With afternoon baseball, the time difference means you can catch an Eastern Time Zone game in the evening here, but ice hockey is a different animal. As a Canadian kid, hockey is my sport. It may sound exaggerated but we live for hockey over there. I am from the Western province of Alberta and my local team is the Calgary Flames. Typically, their games start at about 3am Dublin time. This means that on game nights, my brother and I get to bed at about 8pm, sleep for seven hours, wake up, make coffee, watch the game till 6am, and sleep till it’s time to get up for class. If that sounds crazy that’s because it is, but it does offer an explanation to my classmates as to why I usually look like grim death for morning lectures. However, it’s not just watching the games that is challenging. Growing up and playing at a competitive level it was not uncommon to only have one day off a month. The ice rink was a second home for us. To go from that type of commitment to here, a nation with sadly no ice hockey infrastructure, was jarring to say the least. Thankfully, I discovered The Canadian Irish Medical Students Association. I am not a medical student, but don’t tell them that because every Saturday for two years I’ve played indoor hockey with a group of about fifteen other students in the tiny RCSI basketball court. Canadians are often stereotyped as being easygoing, and for the most part that is true.
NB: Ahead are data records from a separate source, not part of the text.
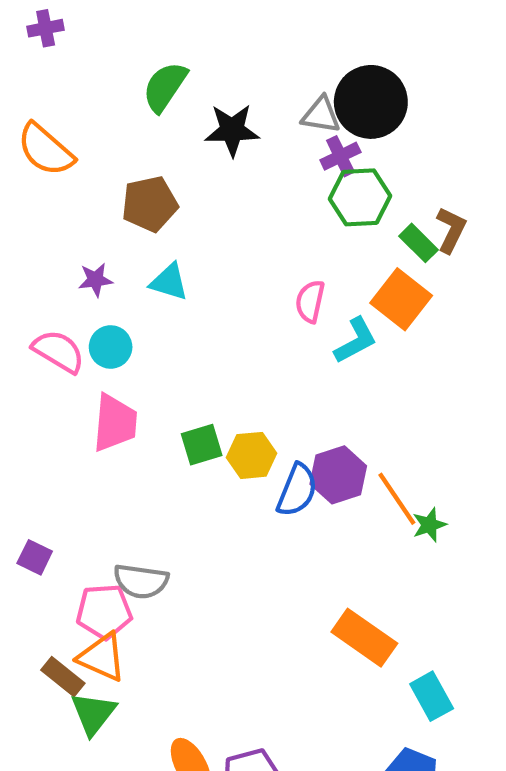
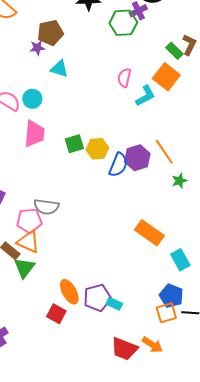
green hexagon: (360, 197) -> (123, 23), moved
purple star: (95, 280) -> (37, 48), moved
orange line: (397, 499) -> (164, 152), moved

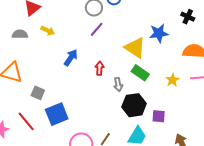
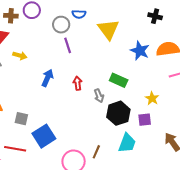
purple line: (97, 29) -> (68, 45), turned -49
blue star: (159, 33) -> (140, 51), moved, turned -30
yellow triangle: (135, 48) -> (108, 29), moved, turned 30
yellow star: (173, 80) -> (152, 98), moved
red line: (26, 121) -> (15, 149), turned -30

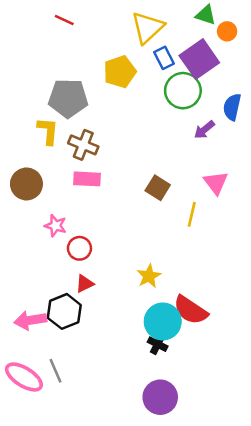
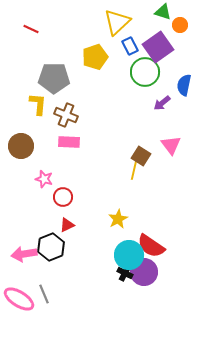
red line: (64, 20) -> (31, 29), moved
brown square: (158, 188) -> (141, 156), moved
yellow line: (192, 214) -> (134, 170), moved
purple circle: (160, 397) -> (144, 272), moved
It’s that feeling of unity and the knowledge that these colors represent something bigger than ourselves. Separated from the sports we love, we begin to see how they are part of our identities and our cultures

However, on that cramped basement court sweating out Guinness from the night before there is one main rule, we don’t lose. While we’re mostly estranged North Americans, the past two years have seen an increase of Irish students coming out to play and falling in love with the game as well. My roommate from Cork has quickly become a huge Calgary Flames fan due to the fact that one of their star players has the last name Monahan. While it is an Irish name, I didn’t have the heart to tell him that this Monahan is very much from Brampton, Ontario. Much like I have learnt the game of rugby from my classmates and friends, it appears that we have converted a few of our Irish friends into hockey fans, an outcome I was not expecting. With the year starting up once more we will return to the court every Saturday and our sleep cycles will once again start to take hits. In the chaos of a new year we, the chosen ones, find sanctuary in September’s dramatic moments and epic wins. Each night brings a new hero to the forefront of our imaginations.
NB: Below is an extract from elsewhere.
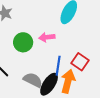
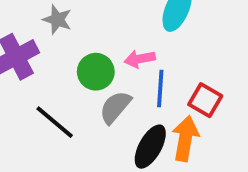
blue line: (58, 66) -> (160, 89), moved
gray semicircle: (33, 80) -> (115, 107), moved, turned -72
These rituals and activities may seem like the desperate actions of homesick students wishing they were somewhere else, but I love Dublin. The power of sport is that it brings people together and gives one something to get excited about. It’s that feeling of unity and the knowledge that these colours represent something bigger than ourselves. Separated from the sports we love, we begin to see how they are part of our identities and our cultures. I wear my support with pride, a lone outpost of fandom in a foreign land.